En 1999, grâce à une initiative du Gouvernement de la Communauté Française,
des activités de guidance ont été instaurées dans les universités pour favoriser la
réussite. Nous décrivons ici les actions menées à la Faculté des Sciences de
l'UMH, et plus précisément dans les sections mathématique, informatique
et physique. Nous expliquons aussi les effets positifs ressentis chez les
étudiants.
1 Description du système
Pour éviter que la transition entre l'enseignement secondaire et l'université ne
soit trop brutale, nos étudiants bénéficient d'un encadrement spécifique qui les
accompagne durant toute la première candidature. Les activités qui leur
sont proposées sont réparties en deux périodes. Durant les six premières
semaines de l'année académique, l'accent est mis sur la maîtrise des
mathématiques de base et sur l'acquisition d'une bonne méthode de travail.
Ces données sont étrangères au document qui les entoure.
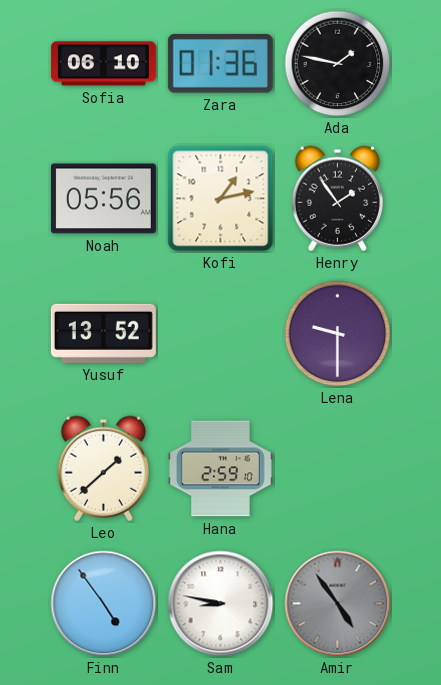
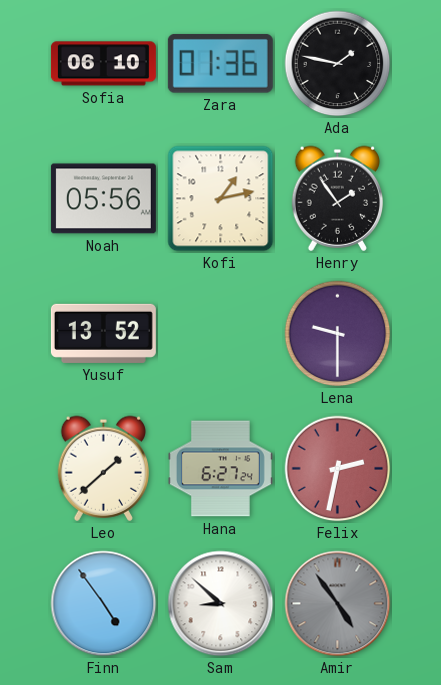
Hana: 2:59 -> 6:27
Felix: none -> 2:32
Sam: 8:47 -> 8:52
Ensuite, les activités sont directement connectées aux cours de la première
candidature.
Signalons tout d'abord que nos préoccupations concernant l'enseignement des
mathématiques nous ont amené à lutter contre l'échec bien avant 1999. En 1994,
Christian Michaux, chargé de cours à l'UMH, a mis sur pied un cours de
Mathématiques élémentaires en vue d'une mise à niveau des étudiants de
première candidature. La décision de création d'un tel cours était née du constat
suivant : les étudiants qui entreprennent des études scientifiques proviennent de
différentes filières d'enseignement. Ils ont, par conséquent, des connaissances
mathématiques très inégales. Au départ, ce cours était facultatif avec une charge
horaire de 30 heures. Aujourd'hui, le cours est devenu obligatoire avec une
charge horaire de 45 heures. Il fait désormais partie du programme de
la première candidature et s'intègre parfaitement dans le contexte du
développement de l'encadrement pédagogique des étudiants. Les sujets de
ce cours sont des notions clés de l'enseignement secondaire considérées
comme des prérequis pour aborder les cours de première candidature,
c'est-à-dire :
- les nombres complexes,
- une introduction à l'algèbre linéaire,
- une introduction à la logique,
- les mécanismes de preuves,
- les fonctions élémentaires,
- la géométrie analytique à 2 et 3 dimensions,
- la manipulation du symbole sommatoire.
Le rythme adopté durant le cours est assez soutenu puisque la matière n'est pas
nouvelle. Le mode de fonctionnement est cependant particulier. Aucun
théorème n'est démontré, l'accent est mis sur la compréhension des concepts
mathématiques, sur l'aptitude des étudiants à les manipuler et sur le
développement d'une certaine intuition. Les points essentiels sont exposés
au tableau et sont entrecoupés de nombreux exercices pour confronter
immédiatement les étudiants aux éventuelles difficultés. Pendant les séances, les
étudiants sont encadrés par l'enseignant mais également par une assistante
pédagogique. Une autre particularité de ce cours est d'y faire participer des
étudiants qui préparent l'Agrégation de l'Enseignement Secondaire Supérieur
et/ou des élèves assistants. Nous estimons qu'une personne supervise ainsi le
travail d'une quinzaine d'étudiants. Cette surveillance constante les encourage à
fournir un effort personnel intense. En retour, ils bénéficient d'une aide
personnalisée.
Durant les six premières semaines, un test de deux heures en relation avec le
cours de Mathématiques élémentaires est organisé chaque lundi matin. Leur but
est d'aider les étudiants à acquérir une certaine régularité et de l'organisation
dans leur travail dès le début de l'année. La matière à revoir pour le test
augmente chaque semaine. Par exemple, celle du troisième test couvre les
trois premières semaines de cours, celle du quatrième couvre les quatre
premières semaines,... Chaque test est suivi le jour même de sa correction au
tableau.
Un examen dispensatoire portant sur le cours de Mathématiques élémentaires a
lieu en novembre. La note finale du cours est la somme de l'examen pour 80% et
des tests pour 20%. L'étudiant qui obtient une note supérieure ou égale à 12 sur
20 est dispensé mais tout étudiant qui souhaite améliorer sa note peut
représenter l'examen en janvier. Dès lors, la note finale devient la meilleure note
obtenue entre celles de novembre et janvier.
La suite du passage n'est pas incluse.